Se ci fai caso, qualunque descrizione puoi ottenere del Sottosuolo, si trovi essa su un manuale di gioco di ruolo oppure nella trama di un libro, è deformata dalla "prospettiva umana". Le eccezioni si contano sulle dita di una mano.
Quando leggiamo dell'Underdark come di un luogo alieno ed estraniante, abitato da creature esotiche e mortali, stiamo percorrendo una narrazione stesa con la mano e l'occhio di un uomo.
Se rimaniamo perciò all'interno di questo filone, il viaggio che avrai davanti sarà una discesa verso l'ignoto e, molto probabilmente, il non ritorno. L'uomo si trova immerso sempre più in un mondo che non è il suo, e credo sia questa la sensazione dominante, a cui difficilmente si abitua e che anzi si amplifica man mano che si procede, quasi a trasformarsi in una scena dove è il surreale a farla da padrone. Questo quantomeno in rapporto all'ambiente, unito al fatto che il semplice camminare nel sottosuolo non è affatto scontato, tutt'altro, è più facile trovare un baratro o un dirupo rispetto ad uno spiazzo pianeggiante, è più probabile dover continuamente faticare, per chilometri, su rocce taglienti, perdere l'orientamento e camminare per un tempo indefinito fino a trovarsi in un vicolo cieco, soffrire la sete e la fame per giorni e morire per la pozza "d'acqua" sbagliata.
In sintesi, un luogo dove il concetto di sopravvivenza è portato l''estremo.

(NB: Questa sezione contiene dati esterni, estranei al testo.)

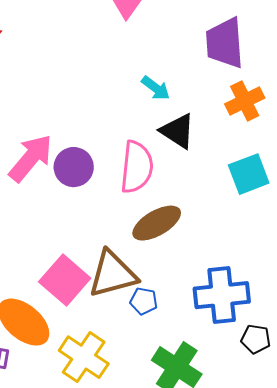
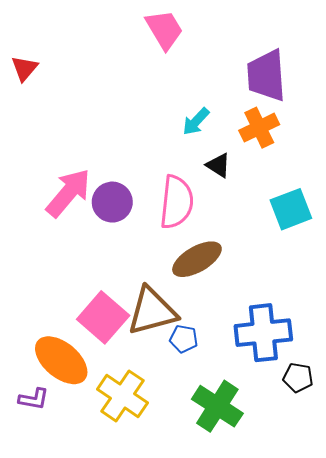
cyan arrow: (156, 88) -> (196, 121), turned 96
orange cross: (245, 101) -> (259, 128), moved
black triangle: (178, 131) -> (218, 165), size x0.7

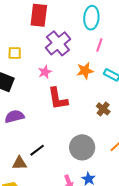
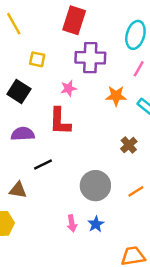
purple cross: (58, 43) -> (90, 58), turned 30
red L-shape: (58, 99) -> (60, 121), moved
black line: (37, 150) -> (43, 164), moved

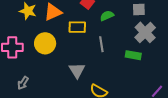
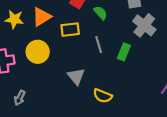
green semicircle: (107, 16) -> (100, 13), turned 80
green rectangle: (133, 55) -> (124, 52), moved, turned -70

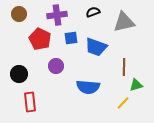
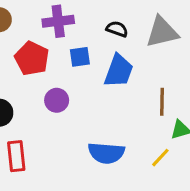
black semicircle: (93, 12) -> (117, 29), moved, turned 40
blue trapezoid: (96, 47) -> (119, 71), turned -90
blue semicircle: (88, 87) -> (106, 153), moved

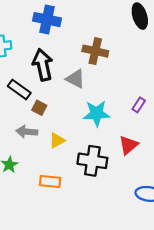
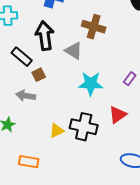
brown square: (39, 108) -> (39, 75), turned 32
yellow triangle: (57, 140) -> (57, 131), moved
orange rectangle: (50, 181) -> (29, 162), moved

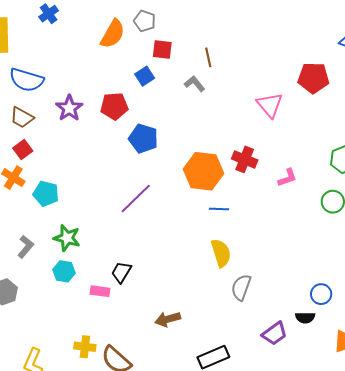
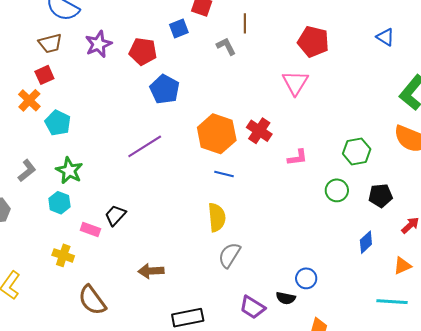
red pentagon: (313, 78) -> (313, 42), moved
brown trapezoid: (22, 118) -> (50, 43), turned -55
purple trapezoid: (274, 333) -> (252, 307), turned 56
yellow cross: (85, 347) -> (63, 255), moved

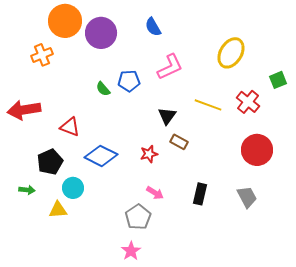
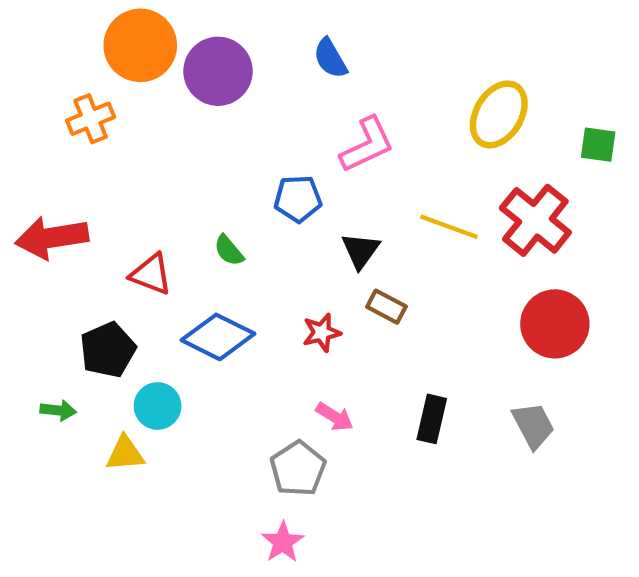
green square: (278, 80) -> (598, 145), moved, turned 30
blue pentagon: (129, 81) -> (298, 199), moved
green semicircle: (103, 89) -> (229, 251), moved
red cross: (248, 102) -> (535, 220), size x1.4

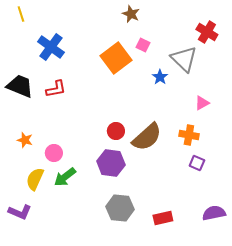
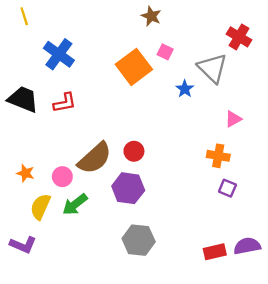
brown semicircle: (147, 137) -> (95, 158), moved
orange star: (25, 140) -> (25, 173), moved
red rectangle: (163, 218) -> (215, 252), moved

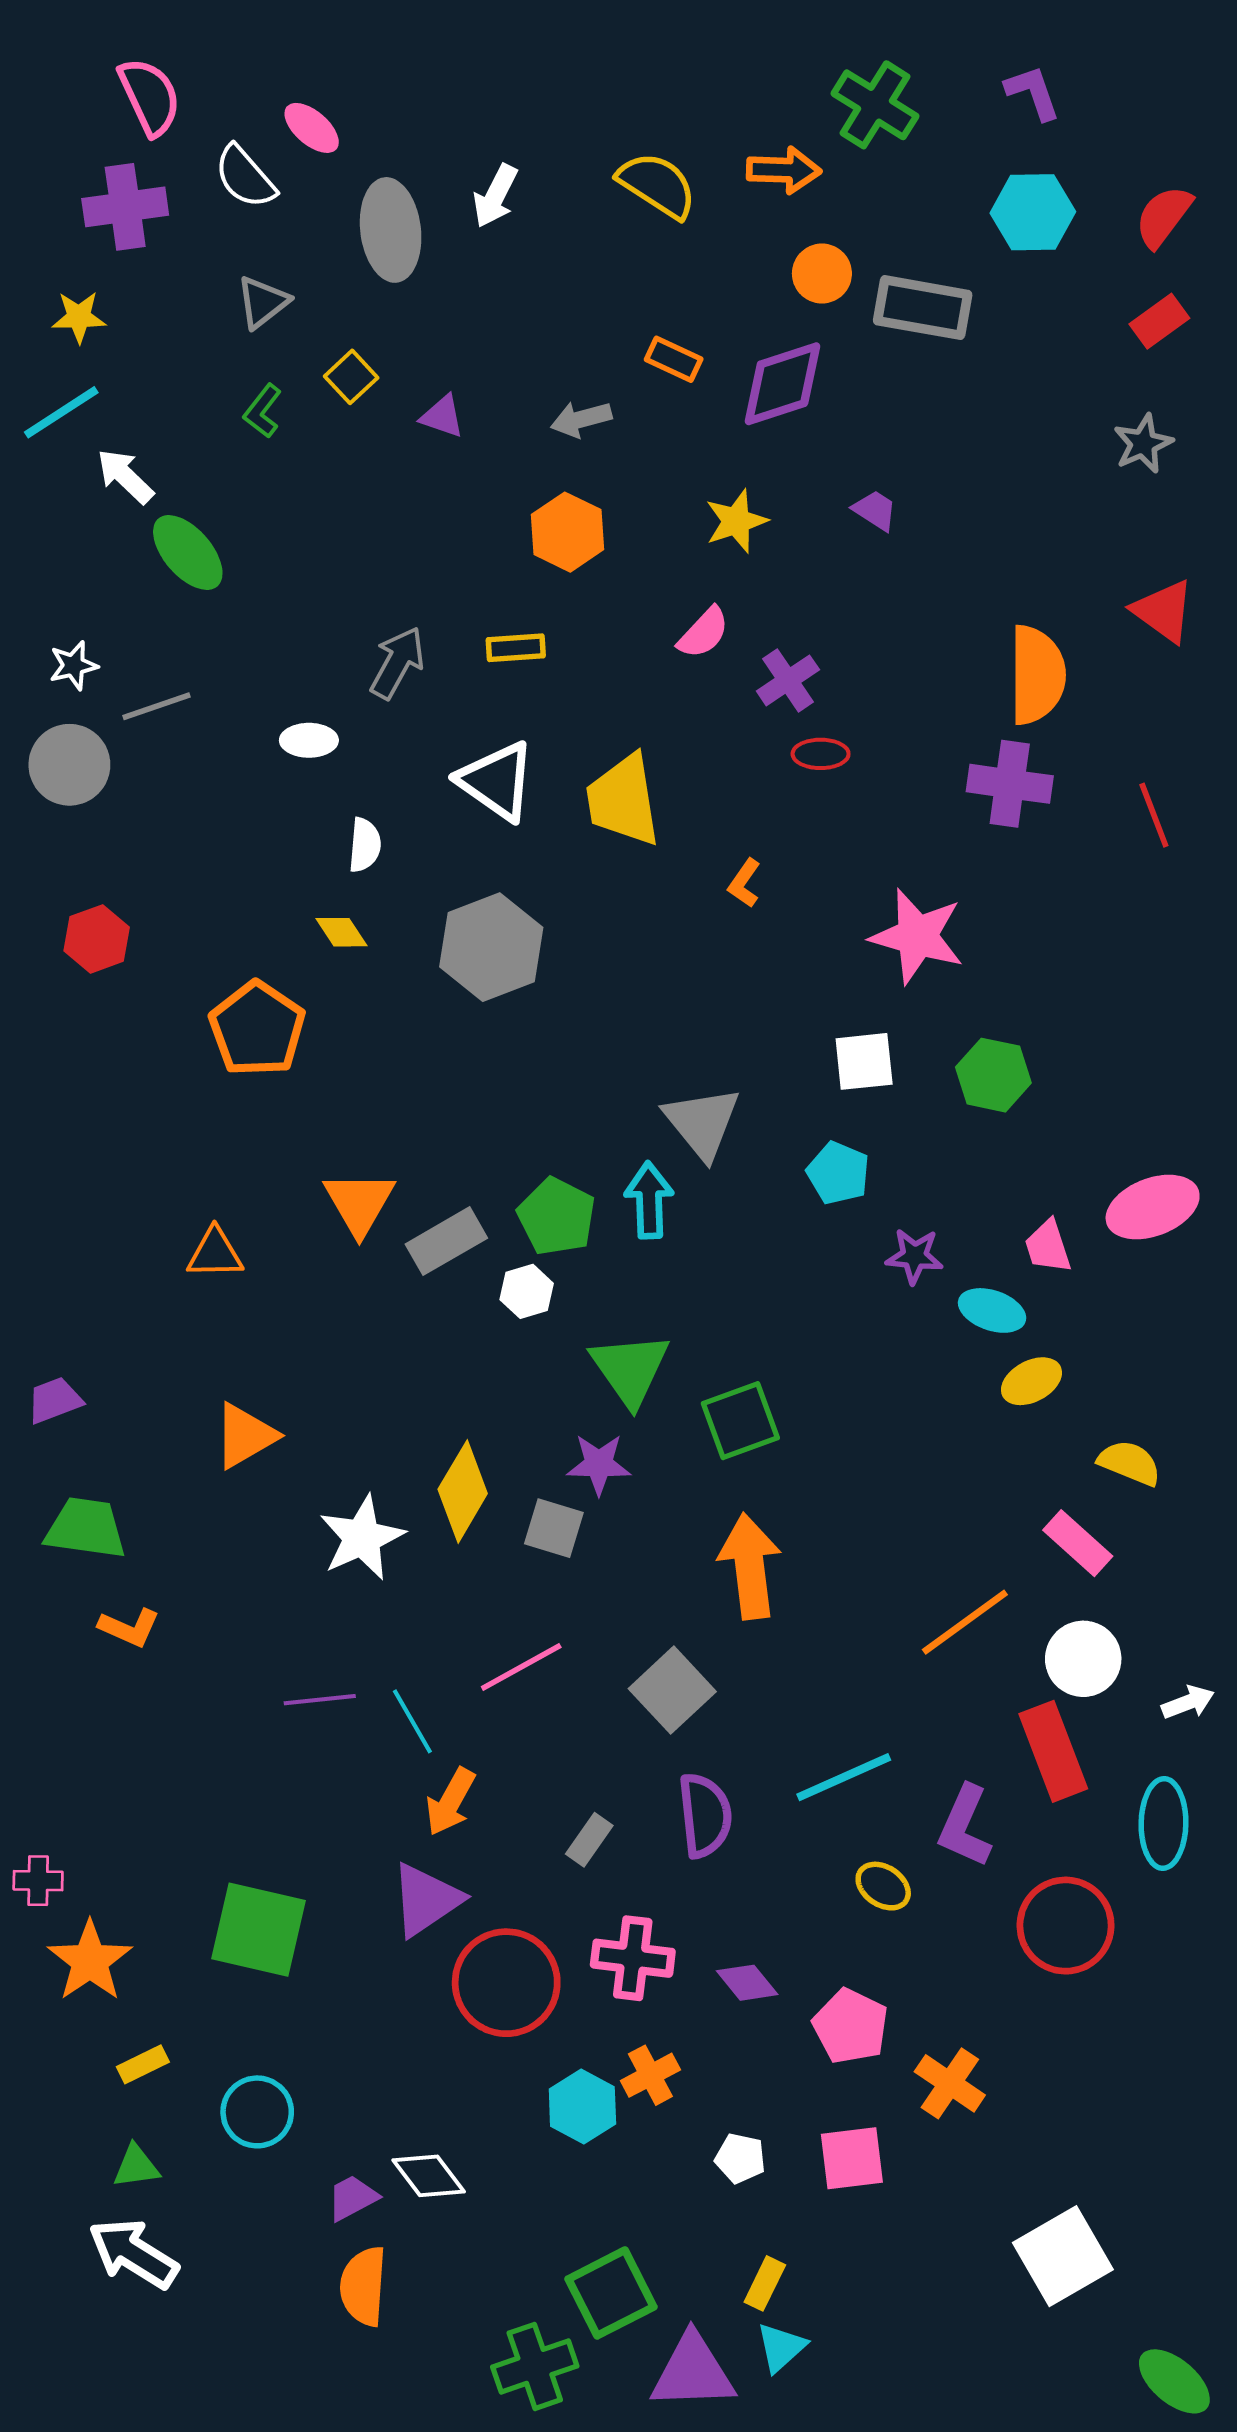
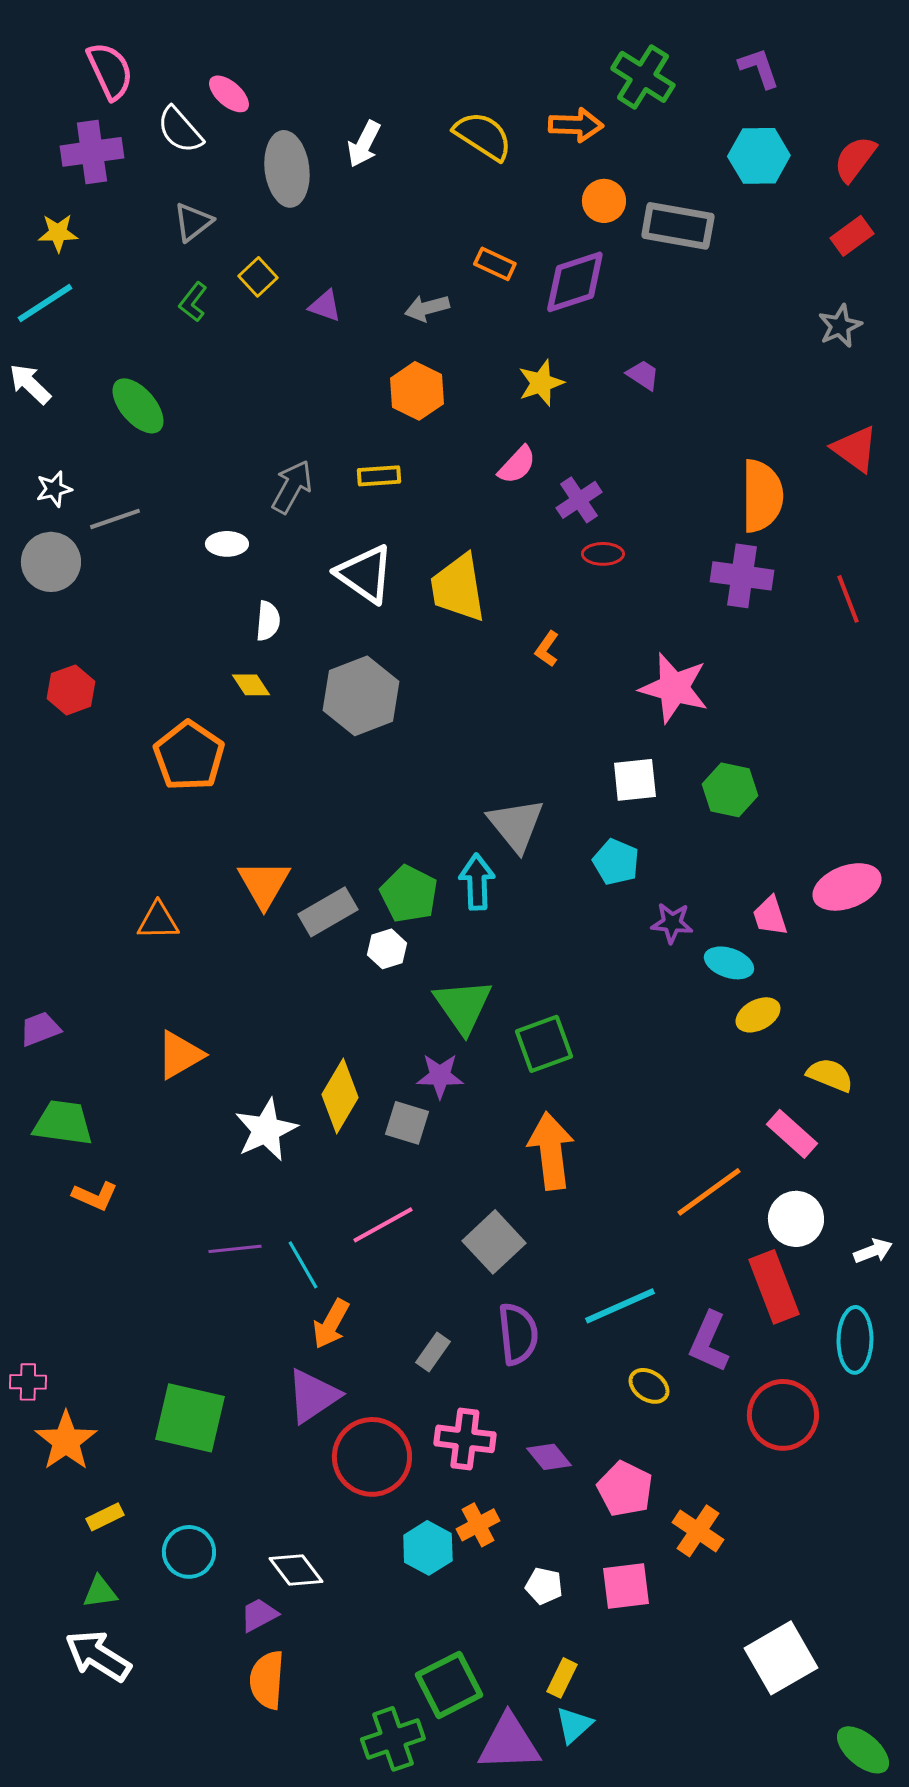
white arrow: (125, 476) -> (30, 384), moved
white diamond: (429, 2176) -> (296, 1570), moved

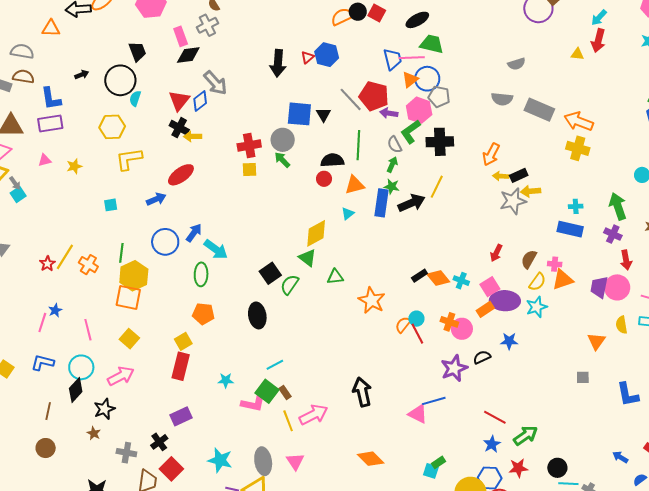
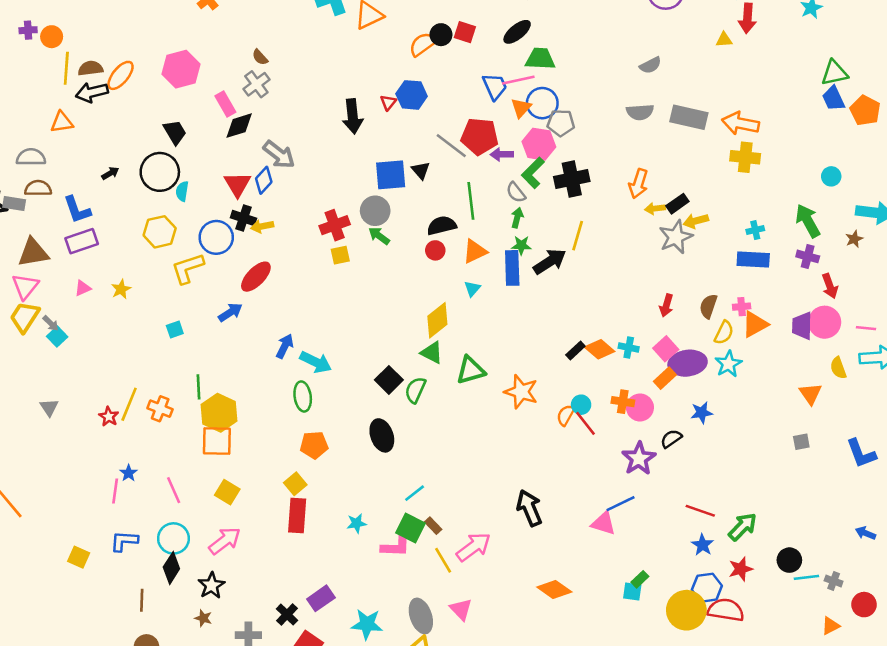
blue circle: (165, 242) -> (216, 237), moved
green triangle: (335, 277) -> (471, 370), size x1.4
purple rectangle: (181, 416) -> (321, 598), moved

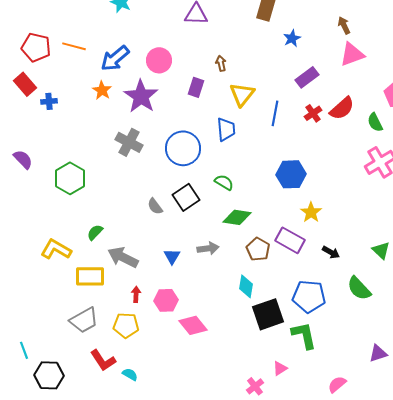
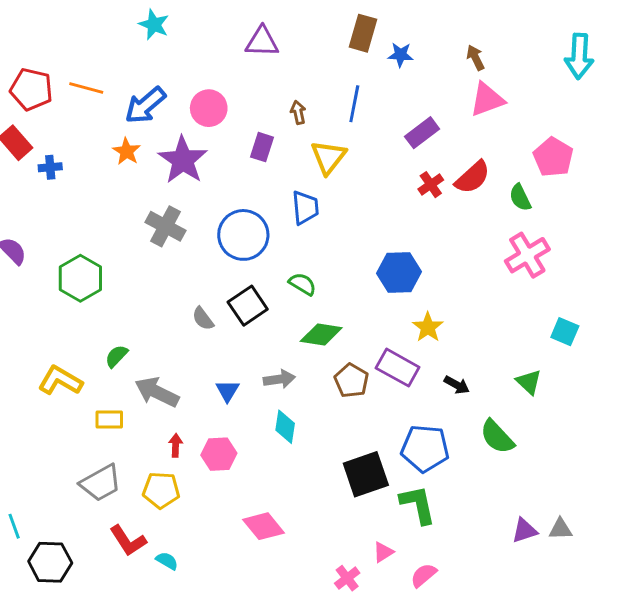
blue star: (292, 38) -> (400, 55), moved, turned 30
blue line: (275, 113) -> (354, 104), moved
yellow rectangle: (90, 276) -> (109, 420), size x0.7
cyan diamond: (246, 286) -> (285, 427), moved
pink diamond: (193, 325) -> (264, 526), moved
pink semicircle: (337, 384) -> (424, 575), moved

Ultimo e forse più importante elemento, il buio. Fermo restando che normalmente non è il contadino a discendere nel Sottosuolo, quanto piuttosto l'avventuriero, plausibilmente con capacità degne di nota, il perdurare del buio assoluto per un tempo indefinito è a mio modo di vedere il più sottovalutato e contemporaneamente devastante tra i protagonisti dell'alienazione legata al viaggio nel sottosuolo.
Il buio, per coloro che ad esso non sono abituati, muta radicalmente i concetti di tempo e spazio in cui normalmente l'umano si colloca, ne sfuma e ne cancella il fluire e i limiti. La perdita dei consueti punti di riferimento, come l'alternarsi del giorno e della notte, è di per sé tanto più pesante quanto più si prolunga nel tempo.
Tenendo conto che qualunque viaggiatore si sarà premunito per poter vedere almeno in una certa misura nell'oscurità, in ogni caso non sarà mai più di qualche decina di metri, ben diverso da quanto l'uomo è abituato in superficie: oltre c'è solo l'ignoto.
Il discorso va concluso con l'incontro con le creature del sottosuolo, ma questo è forse l'aspetto più facile e scontato da interpretare e considerare.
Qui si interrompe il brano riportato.